_Records provided:_
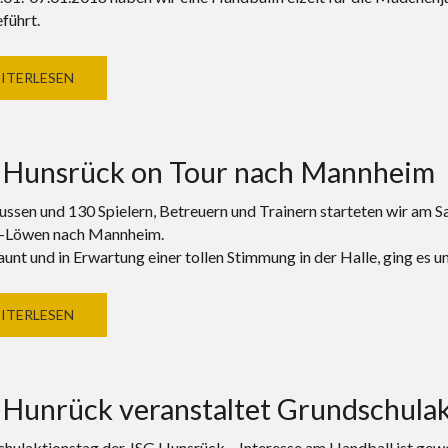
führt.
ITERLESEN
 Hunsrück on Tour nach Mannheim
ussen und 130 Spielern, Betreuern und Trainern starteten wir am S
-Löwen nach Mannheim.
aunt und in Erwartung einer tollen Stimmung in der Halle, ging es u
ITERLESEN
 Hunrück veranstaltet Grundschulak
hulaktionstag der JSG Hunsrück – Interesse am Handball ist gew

--

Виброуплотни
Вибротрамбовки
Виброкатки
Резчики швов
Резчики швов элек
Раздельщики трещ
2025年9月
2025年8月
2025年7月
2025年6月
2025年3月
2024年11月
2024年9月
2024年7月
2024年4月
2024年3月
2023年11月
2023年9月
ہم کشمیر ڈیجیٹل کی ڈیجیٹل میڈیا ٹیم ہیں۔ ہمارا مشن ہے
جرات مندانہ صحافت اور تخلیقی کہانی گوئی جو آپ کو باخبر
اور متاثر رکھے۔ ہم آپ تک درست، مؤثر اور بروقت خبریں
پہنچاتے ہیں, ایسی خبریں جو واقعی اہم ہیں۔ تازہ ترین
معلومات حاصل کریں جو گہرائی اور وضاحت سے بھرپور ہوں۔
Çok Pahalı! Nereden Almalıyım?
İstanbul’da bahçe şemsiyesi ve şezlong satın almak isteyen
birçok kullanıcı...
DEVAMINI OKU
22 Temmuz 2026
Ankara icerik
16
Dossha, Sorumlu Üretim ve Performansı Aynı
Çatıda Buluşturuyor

_Work instructions:_
The answer is the lines above between the line holding "ussen und 130" and the line holding "hulaktionstag der JSG", inclusive, each written out exactly, and no others.

_Response:_
ussen und 130 Spielern, Betreuern und Trainern starteten wir am S
-Löwen nach Mannheim.
aunt und in Erwartung einer tollen Stimmung in der Halle, ging es u
ITERLESEN
 Hunrück veranstaltet Grundschulak
hulaktionstag der JSG Hunsrück – Interesse am Handball ist gew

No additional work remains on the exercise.